Expedia Group Technology — Data
Enhancing Data Reliability With An SLO Platform
How we improved service performance and decision-making within Expedia Group
Introduction
In our fast-paced, data-driven world, having reliable and timely access to information is critical. Key to this are Service Level Objectives (SLOs), which form the backbone of informed decision-making in the reliability domain of many organizations. Service Level Objectives are central to maintaining the performance and availability of services, providing measurable goals that services strive to meet. However, a key challenge that organizations face is to ensure consistent and reliable access to such critical data. A data platform for telemetry data, particularly focusing on the ingestion of SLOs and making it widely accessible across the enterprise, could be the solution to this problem.
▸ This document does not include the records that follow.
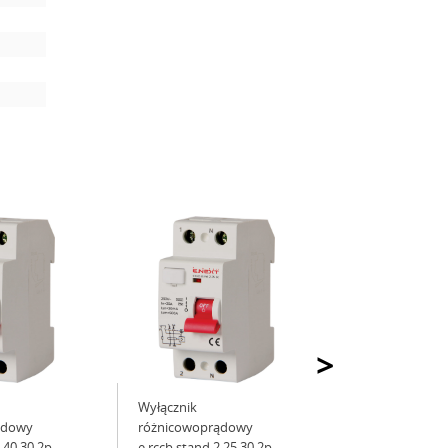
>
Wyłącznik
ądowy
różnicowoprądowy
.40.30 2р,
e.rccb.stand.2.25.30 2р,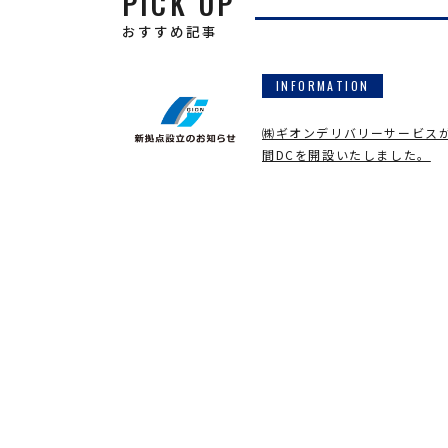
PICK UP
おすすめ記事
INFORMATION
㈱ギオンデリバリーサービス
間DCを開設いたしました。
In this article, we present the creation and development of an SLO Platform at Expedia Group™. We will explore the architecture of this platform, detailing its integrations. Additionally, we’ll examine the operational aspects of the platform, giving insights into it’s functionality and the role it plays in enhancing service performance and decision-making within Expedia Group.
How it started
Expedia Group strives to offer reliable services to its customers. Central to this goal is the effective monitoring and management of service quality. We have been using DataDog, a well-known observability platform, which supports the monitoring of SLO data that sheds light on how well our services perform. However, we encountered a series of significant challenges with our approach.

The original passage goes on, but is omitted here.